Of the lines below, copy those that hold the word "sungguh".

START RECORDS

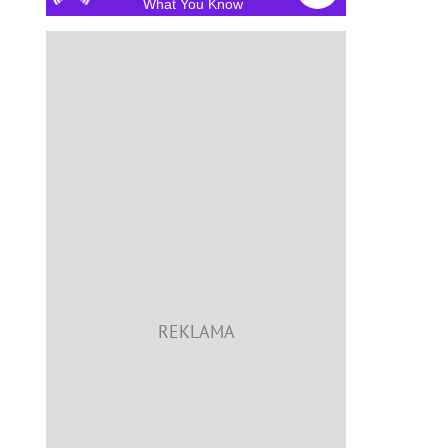
What You Know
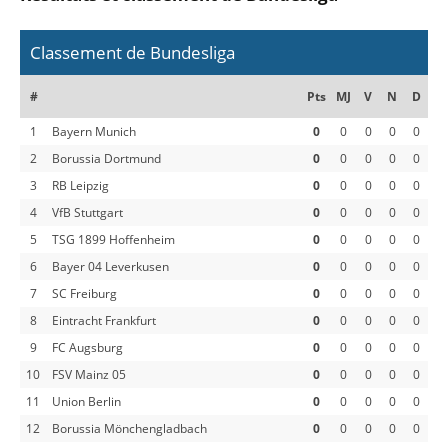
Classement de Bundesliga
#
Pts
MJ
V
N
D
1
Bayern Munich
0
0
0
0
0
2
Borussia Dortmund
0
0
0
0
0
3
RB Leipzig
0
0
0
0
0
4
VfB Stuttgart
0
0
0
0
0
5
TSG 1899 Hoffenheim
0
0
0
0
0
6
Bayer 04 Leverkusen
0
0
0
0
0
7
SC Freiburg
0
0
0
0
0
8
Eintracht Frankfurt
0
0
0
0
0
9
FC Augsburg
0
0
0
0
0
10
FSV Mainz 05
0
0
0
0
0
11
Union Berlin
0
0
0
0
0
12
Borussia Mönchengladbach
0
0
0
0
0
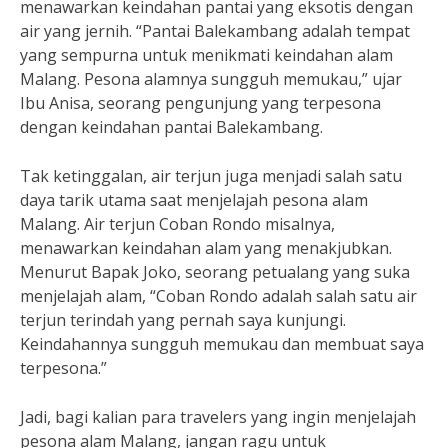
menawarkan keindahan pantai yang eksotis dengan
air yang jernih. “Pantai Balekambang adalah tempat
yang sempurna untuk menikmati keindahan alam
Malang. Pesona alamnya sungguh memukau,” ujar
Ibu Anisa, seorang pengunjung yang terpesona
dengan keindahan pantai Balekambang.
Tak ketinggalan, air terjun juga menjadi salah satu
daya tarik utama saat menjelajah pesona alam
Malang. Air terjun Coban Rondo misalnya,
menawarkan keindahan alam yang menakjubkan.
Menurut Bapak Joko, seorang petualang yang suka
menjelajah alam, “Coban Rondo adalah salah satu air
terjun terindah yang pernah saya kunjungi.
Keindahannya sungguh memukau dan membuat saya
terpesona.”
Jadi, bagi kalian para travelers yang ingin menjelajah
pesona alam Malang, jangan ragu untuk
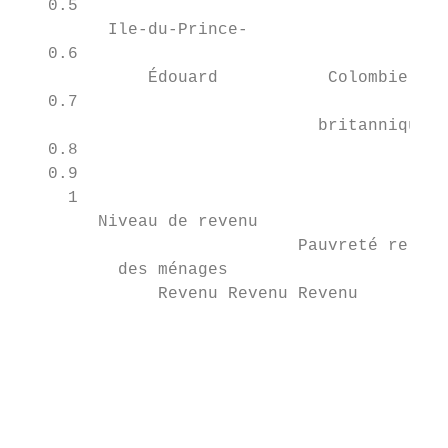
   0.5                                     
         Ile-du-Prince-                    
   0.6

             Édouard           Colombie-   
   0.7

                              britannique  
   0.8

   0.9

     1

        Niveau de revenu                   
                            Pauvreté relati
          des ménages                      
              Revenu Revenu Revenu         
                                           
                                           
                                           
                                           
                                           
                                           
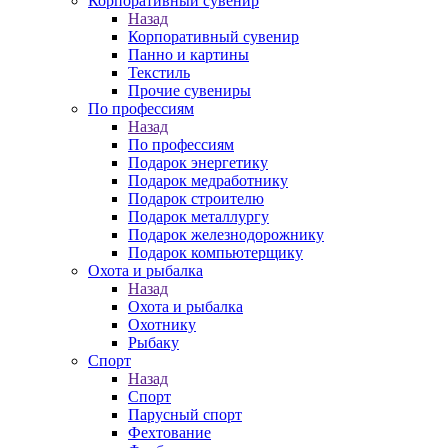
Корпоративный сувенир
Назад
Корпоративный сувенир
Панно и картины
Текстиль
Прочие сувениры
По профессиям
Назад
По профессиям
Подарок энергетику
Подарок медработнику
Подарок строителю
Подарок металлургу
Подарок железнодорожнику
Подарок компьютерщику
Охота и рыбалка
Назад
Охота и рыбалка
Охотнику
Рыбаку
Спорт
Назад
Спорт
Парусный спорт
Фехтование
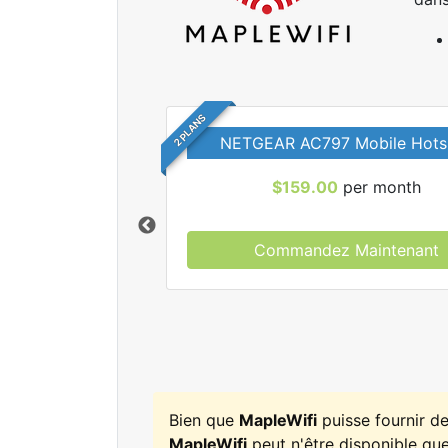
2 PLANS
NETGEAR AC797 Mobile Hots
$159.00
per month
Commandez Maintenant
r tous les forfaits
leWifi.
Bien que
MapleWifi
puisse fournir d
MapleWifi
peut n'être disponible que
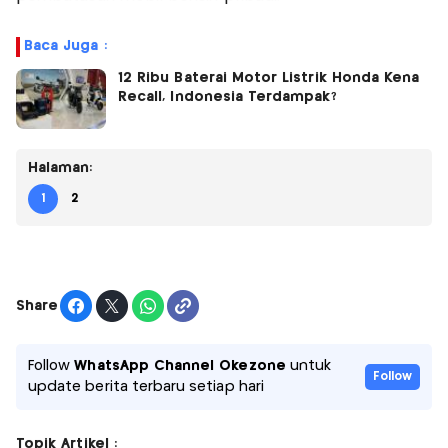
Baca Juga :
12 Ribu Baterai Motor Listrik Honda Kena
Recall, Indonesia Terdampak?
Halaman:
1
2
Share
Follow
WhatsApp Channel Okezone
untuk
Follow
update berita terbaru setiap hari
Topik Artikel :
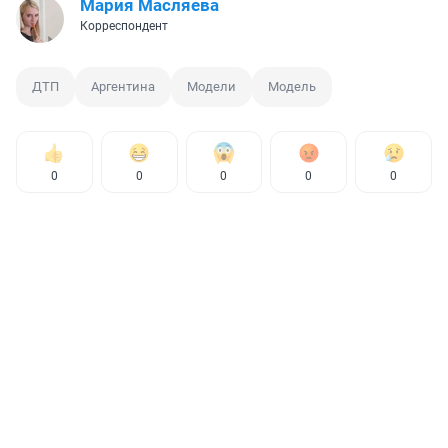
Мария Масляева
Корреспондент
ДТП
Аргентина
Модели
Модель
0
0
0
0
0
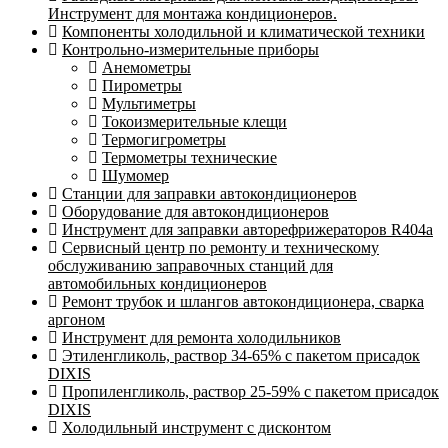
Инструмент для монтажа кондиционеров.
Компоненты холодильной и климатической техники
Контрольно-измерительные приборы
Анемометры
Пирометры
Мультиметры
Токоизмерительные клещи
Термогигрометры
Термометры технические
Шумомер
Станции для заправки автокондиционеров
Оборудование для автокондиционеров
Инструмент для заправки авторефрижераторов R404a
Сервисный центр по ремонту и техническому
обслуживанию заправочных станций для
автомобильных кондиционеров
Ремонт трубок и шлангов автокондиционера, сварка
аргоном
Инструмент для ремонта холодильников
Этиленгликоль, раствор 34-65% с пакетом присадок
DIXIS
Пропиленгликоль, раствор 25-59% с пакетом присадок
DIXIS
Холодильный инструмент с дисконтом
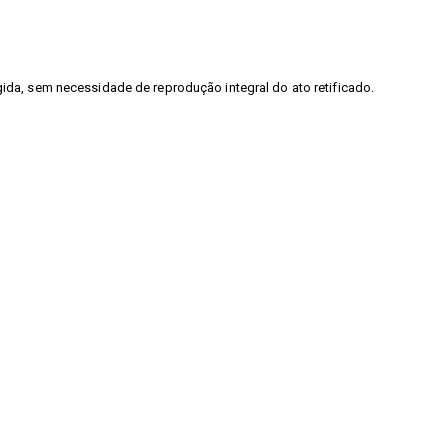
gida, sem necessidade de reprodução integral do ato retificado.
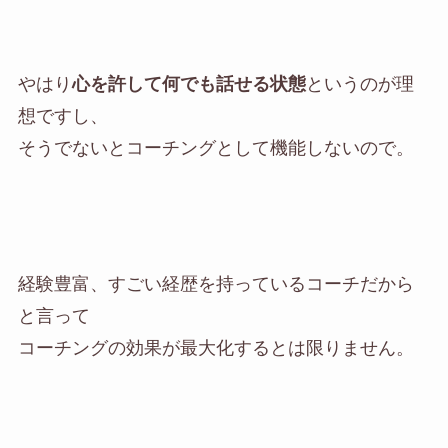
やはり
心を許して何でも話せる状態
というのが理
想ですし、
そうでないとコーチングとして機能しないので。
経験豊富、すごい経歴を持っているコーチだから
と言って
コーチングの効果が最大化するとは限りません。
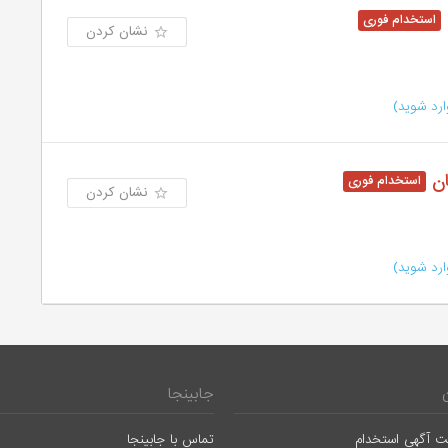
نشان کردن
رد شوید)
ان
نشان کردن
رد شوید)
جابینجا
ت آگهی استخدام
تماس با جابینجا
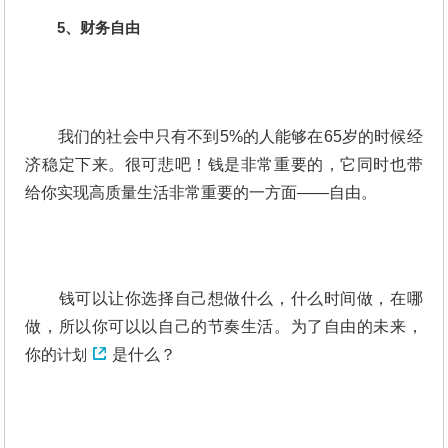
5、财务自由
我们的社会中只有不到5%的人能够在65岁的时候经
济稳定下来。很可悲吧！钱是非常重要的，它同时也带
给你实现高质量生活非常重要的一方面——自由。
钱可以让你选择自己想做什么，什么时间做，在哪
做，所以你可以以自己的节奏生活。为了自由的未来，
你的
计划
是什么？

END RECORDS

ANSWER SPACE
Malang. Pesona alamnya sungguh memukau,” ujar
Keindahannya sungguh memukau dan membuat saya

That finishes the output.